The new launch date would be "later in 2016". A priority was to make sure the payroll and rostering system was robust and could meet future demands, Mr Johnson said.

"It was decided that a prudent step would be to extend the project timeline to make sure we get it right for all our staff."

Asked if the total budget was now expected to increase, and by how much, Mr Johnson said police continued to monitor costs but could not comment further at this stage.

"Any changes to the project costs will be met from within existing Police baseline."

The Treasury is monitoring the HRMIS as part of its work overseeing the Government's 38 riskiest projects, which together total $20.5 billion.

In December, it released a report that rated the project as "amber/red", meaning delivery against budget and schedule was in doubt.

Mike Johnson, executive support officer to the Human Resources Management Information System project. Photo / Warren Buckland
Mike Johnson, executive support officer to the Human Resources Management Information System project. Photo / Warren Buckland

"Costs have risen by $10 million [29 per cent] and the project is unlikely to be delivered within its total appropriated costs of $56.2 million," the report noted.

Labour's police spokesman Stuart Nash said embarking on the payroll overhaul was questionable at a time when frontline resourcing was under pressure.

A spokeswoman for Ms Collins said the project was complex and had clearly experienced some issues.

However, if more money was needed those costs would be met from within Police baselines.
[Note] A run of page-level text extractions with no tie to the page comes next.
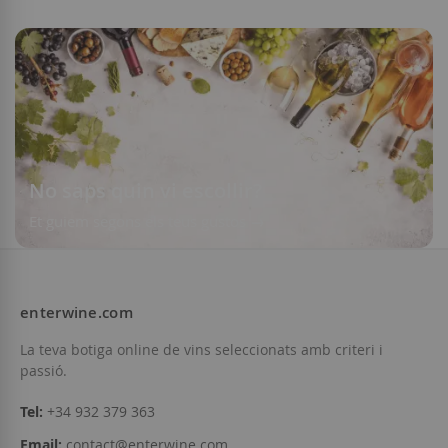
No saps quin vi escollir?
Et guiem segons els teus gustos
enterwine.com
La teva botiga online de vins seleccionats amb criteri i
passió.
Tel:
+34 932 379 363
Email:
contact@enterwine.com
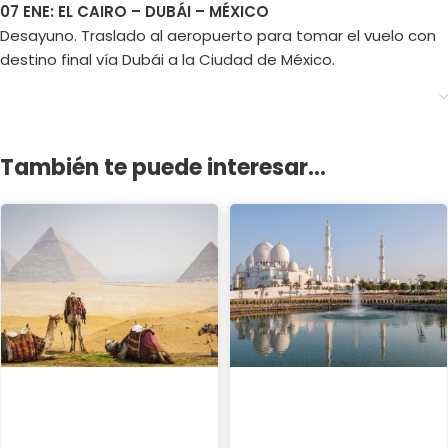
07 ENE: EL CAIRO – DUBÁI – MÉXICO
Desayuno. Traslado al aeropuerto para tomar el vuelo con
destino final vía Dubái a la Ciudad de México.
También te puede interesar...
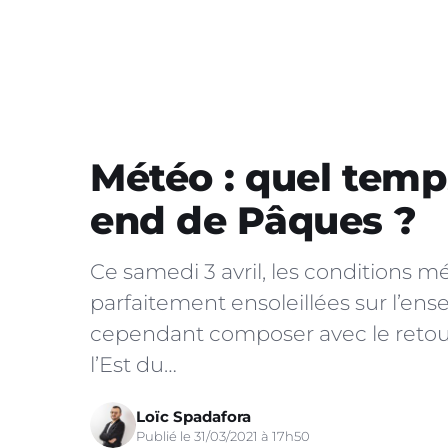
Météo : quel temp
end de Pâques ?
Ce samedi 3 avril, les conditions 
parfaitement ensoleillées sur l’ense
cependant composer avec le retour
l’Est du…
Loïc Spadafora
Publié le 31/03/2021 à 17h50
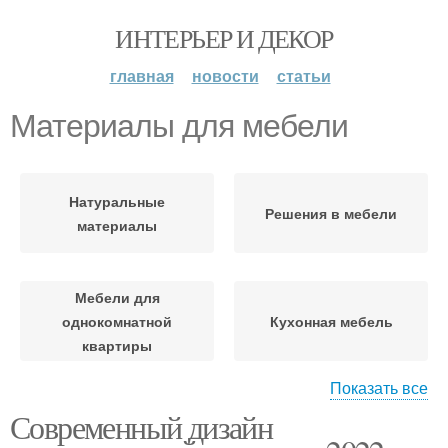
ИНТЕРЬЕР И ДЕКОР
главная
новости
статьи
Материалы для мебели
Натуральные
Решения в мебели
материалы
Мебели для
однокомнатной
Кухонная мебель
квартиры
Показать все
Современный дизайн
Необходимые
Корпусная мебель
материалы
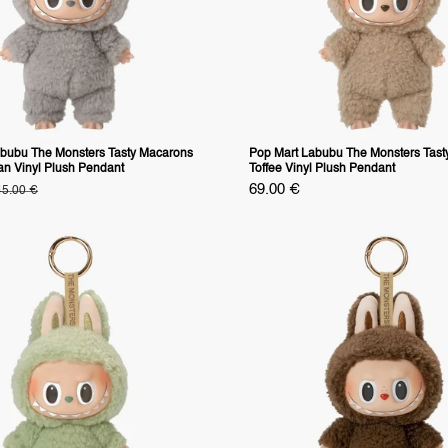
bubu The Monsters Tasty Macarons
Pop Mart Labubu The Monsters Tast
n Vinyl Plush Pendant
Toffee Vinyl Plush Pendant
s
Specialpris
69.00 €
anligt
45.00 €
ris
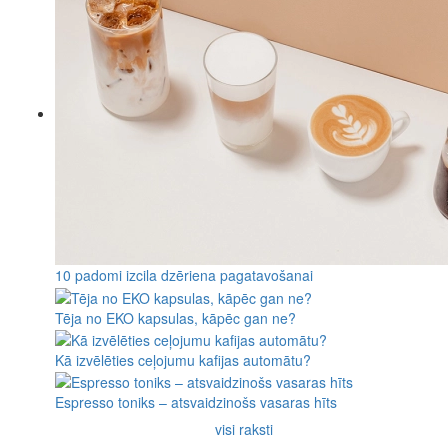
10 padomi izcila dzēriena pagatavošanai
Tēja no EKO kapsulas, kāpēc gan ne?
Kā izvēlēties ceļojumu kafijas automātu?
Espresso toniks – atsvaidzinošs vasaras hīts
visi raksti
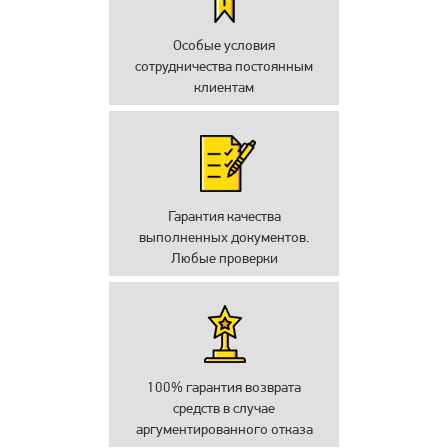
Особые условия
сотрудничества постоянным
клиентам
Гарантия качества
выполненных документов.
Любые проверки
100% гарантия возврата
средств в случае
аргументированного отказа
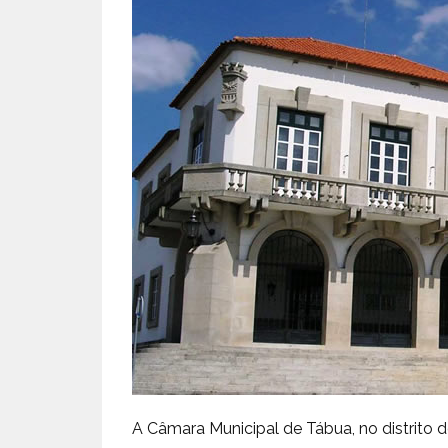
A Câmara Municipal de Tábua, no distrito de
The police payroll system is the latest Government IT project to experience problems. The Education Ministry's new Novopay payroll system led to widespread pay errors for school staff. Eventually taken over by the Government, it cost an extra $45 million.

Technical changes to implement child support reforms cost tens of millions of dollars more than originally estimated, and efforts to merge the computer systems of Customs and the Ministry for Primary Industries is almost $30 million over the initial budget.